Being a MotoGP fan, I started the research, what is the procedure to start the race. There is a difference between F1 rules and MotoGP rules and from what I have read, each has their own sequence. (For simplification, I will skip the preparation time etc, as there is no need to follow a 45 minute procedure for the kids to race .)

F1 uses 5 red lights that are blank at first. Then, are lit one by one to the point where all 5 are on. Then there is a random delay and all the lights go out. This is the moment to start the race.


MotoGP start is a bit simpler. Again, all lights are blank at first. Then all the red lights are turned on for a random period between 2 to 5 seconds and the race is started as all the lights go out.



My goal was to make the lights with the following requirements:

5 red LEDs and a start button is a must. Pushing the start button starts the sequence of a race start (a small delay is needed to have enough time to grab the controller if the driver happens to be a race director at the same time).

Possibility to switch the race procedure from F1 style to MotoGP style.

Random or at least pseudorandom delay for the lights to go out.




  • MPLAB Xpress Evaluation board
  • LEDs - I chose diffused, not too bright (not to make the kids blind after looking directly into the LED) that light sufficiently at cca 3 mA.
  • 5x red LED
  • 5x 470 Ohm resistor for each LED (or more, as noted above)
  • some wires
  • Optionally a battery holder (4x AA / AAA batteries), a single-pole, single-throw switch (SPST), a button, perfboard...
  • MPLAB Xpress Cloud-based IDE - no installation needed (Microchip login needed only to save files), JRE for MPLAB Xpress Code Configurator



I wrote about the Xpress Evaluation board in my previous blog, so I will just provide a link to the schematics of the board.

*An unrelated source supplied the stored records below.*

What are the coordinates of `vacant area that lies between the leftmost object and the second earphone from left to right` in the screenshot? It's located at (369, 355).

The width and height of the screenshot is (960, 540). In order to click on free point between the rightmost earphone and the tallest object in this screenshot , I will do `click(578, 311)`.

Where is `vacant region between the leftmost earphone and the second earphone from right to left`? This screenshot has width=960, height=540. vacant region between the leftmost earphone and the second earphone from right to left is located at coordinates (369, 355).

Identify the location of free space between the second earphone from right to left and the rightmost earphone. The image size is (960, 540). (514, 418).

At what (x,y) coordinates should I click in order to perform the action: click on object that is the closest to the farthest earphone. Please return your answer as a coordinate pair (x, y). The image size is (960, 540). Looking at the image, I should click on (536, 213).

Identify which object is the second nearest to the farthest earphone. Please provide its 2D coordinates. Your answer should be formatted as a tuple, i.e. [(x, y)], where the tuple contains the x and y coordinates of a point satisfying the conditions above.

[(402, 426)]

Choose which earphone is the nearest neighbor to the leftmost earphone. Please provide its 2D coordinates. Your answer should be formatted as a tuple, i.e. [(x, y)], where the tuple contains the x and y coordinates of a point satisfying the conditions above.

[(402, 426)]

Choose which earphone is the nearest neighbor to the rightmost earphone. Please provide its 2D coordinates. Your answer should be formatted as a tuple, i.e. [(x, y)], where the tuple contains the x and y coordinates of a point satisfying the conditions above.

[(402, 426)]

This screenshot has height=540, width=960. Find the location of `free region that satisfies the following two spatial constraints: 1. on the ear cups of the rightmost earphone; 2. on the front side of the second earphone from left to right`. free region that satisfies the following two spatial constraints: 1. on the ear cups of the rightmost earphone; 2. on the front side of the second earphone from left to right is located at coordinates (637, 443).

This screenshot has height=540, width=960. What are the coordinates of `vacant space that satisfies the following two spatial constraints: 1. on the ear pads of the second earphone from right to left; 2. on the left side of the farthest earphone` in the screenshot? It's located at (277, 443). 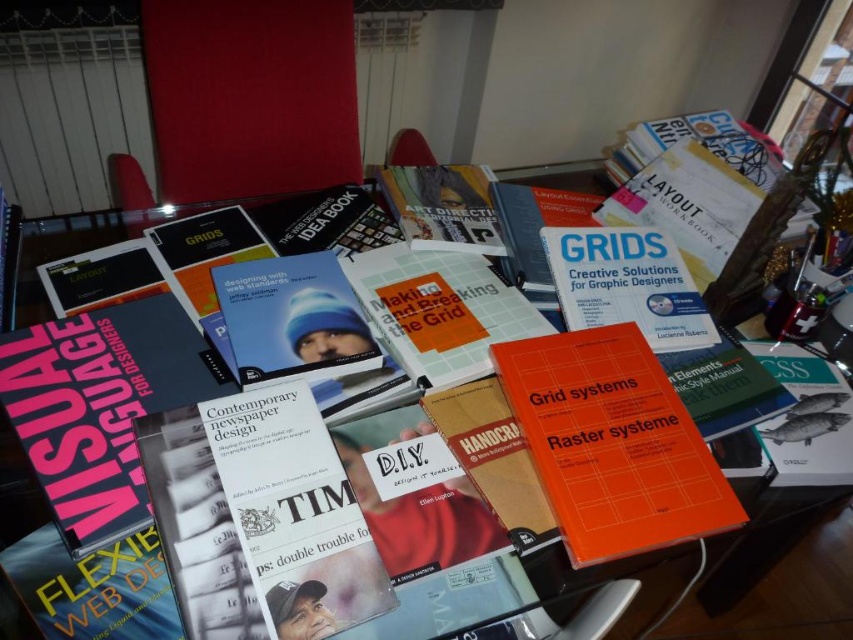 What are the coordinates of the orange matte book at center?

The orange matte book at center is located at coordinates point (612, 444).

Based on the photo, you are organizing a bookshelf and need to know the height of the orange matte book at center and the transparent glass table at center. Which one is shorter?

The orange matte book at center is shorter than the transparent glass table at center. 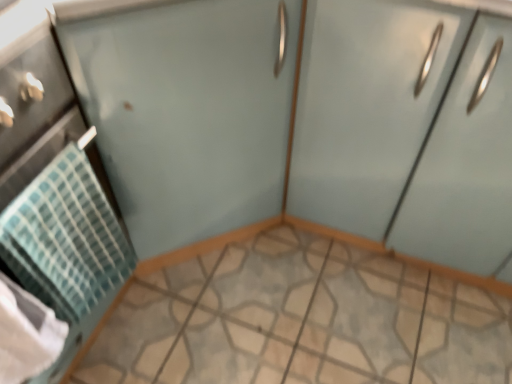 Question: Is clear glass screen door at upper right directly adjacent to matte light blue cabinet at right?

Choices:
 (A) no
 (B) yes

Answer: (A)

Question: Does clear glass screen door at upper right have a smaller size compared to matte light blue cabinet at right?

Choices:
 (A) yes
 (B) no

Answer: (B)

Question: From the image's perspective, is clear glass screen door at upper right under matte light blue cabinet at right?

Choices:
 (A) no
 (B) yes

Answer: (A)

Question: From a real-world perspective, is clear glass screen door at upper right positioned under matte light blue cabinet at right based on gravity?

Choices:
 (A) no
 (B) yes

Answer: (A)

Question: Are clear glass screen door at upper right and matte light blue cabinet at right far apart?

Choices:
 (A) yes
 (B) no

Answer: (B)

Question: Is matte light blue cabinet at right at the back of clear glass screen door at upper right?

Choices:
 (A) yes
 (B) no

Answer: (B)

Question: Considering the relative sizes of teal woven towel at left and matte teal towel at left in the image provided, is teal woven towel at left smaller than matte teal towel at left?

Choices:
 (A) no
 (B) yes

Answer: (B)

Question: From a real-world perspective, is teal woven towel at left on top of matte teal towel at left?

Choices:
 (A) yes
 (B) no

Answer: (A)

Question: Is matte teal towel at left at the back of teal woven towel at left?

Choices:
 (A) no
 (B) yes

Answer: (B)

Question: Is matte teal towel at left surrounded by teal woven towel at left?

Choices:
 (A) yes
 (B) no

Answer: (B)

Question: Does teal woven towel at left appear on the left side of matte teal towel at left?

Choices:
 (A) no
 (B) yes

Answer: (A)

Question: From the image's perspective, does teal woven towel at left appear higher than matte teal towel at left?

Choices:
 (A) yes
 (B) no

Answer: (A)

Question: Does matte light blue cabinet at right come in front of matte teal towel at left?

Choices:
 (A) yes
 (B) no

Answer: (B) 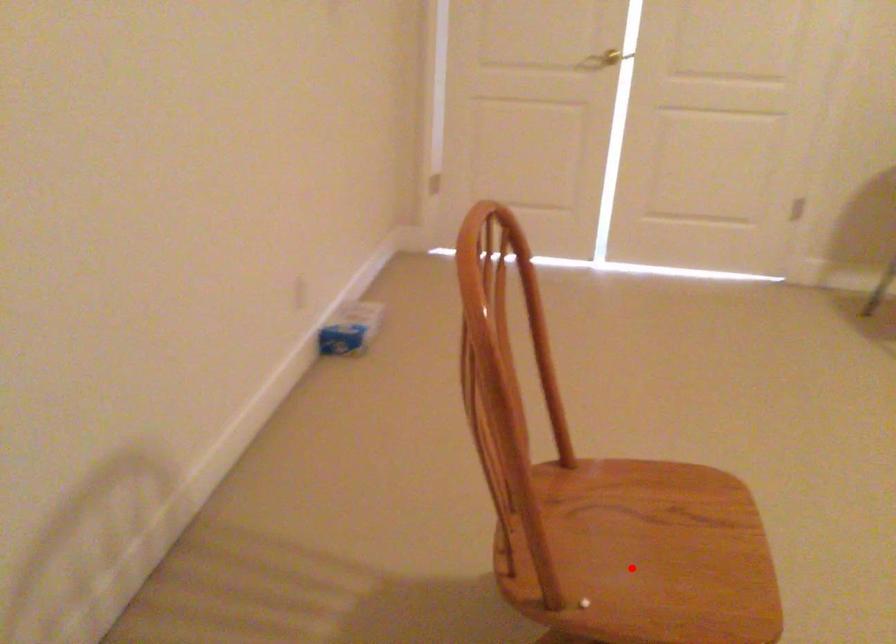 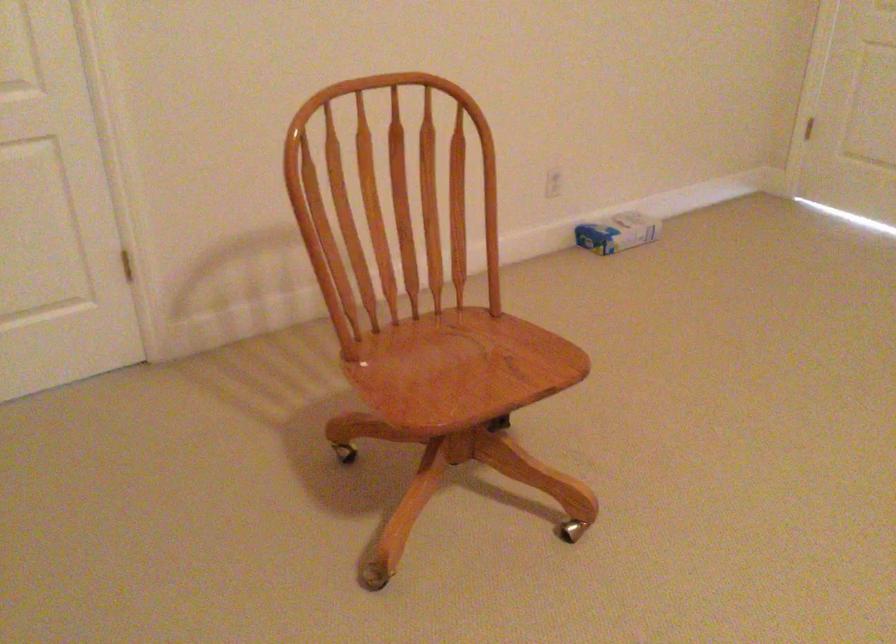 In the second image, find the point that corresponds to the highlighted location in the first image.

(428, 374)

As mentioned in requirements, 5 red LEDs, one switch and a push button is required to be connected to the PIC. Oscillator was selected internal low frequency, running at 31 kHz. Here is a simplified schematics with just the external parts connected to the board (one exception is button connected to RA5 and resistor R17, I used them to minimize the number of external components needed).


starting lights schematics



Development environment

If you want to know more about the MPLAB Xpress Cloud-based IDE, please see my previous blog with my notes on the overall experience, or try it yourself: MPLAB Xpress Cloud-based IDE

After using it for a few more hours, I have to say that this is probably the last project developed in a cloud-based environment. Nothing can compare to the speed and convenience of using a standalone IDE (or just an editor).



Now comes the fun part. Traffic Light Controller "from the clouds" v0.1 used a Moore finite-state machine model. The same model is used in this build, but there are now two inputs that need to be considered - an F1 / MotoGP start style switch and a button that initiates the starting sequence. What needs to be changed?


The struct that holds all the information for state machine doesn't contain only one nextState variable, but an array of four. Why four? There are two new inputs, each can have two states, that gives four states in total.

Here is how it works. A switch logic state on RB5 is read and a button logic state on RA5 is read. Both bits are stored in the inputSwitches varible in the following way: 0b000000[F1(=1)/MotoGP switch(=0)]|[start button state(1=idle,0=button pressed)].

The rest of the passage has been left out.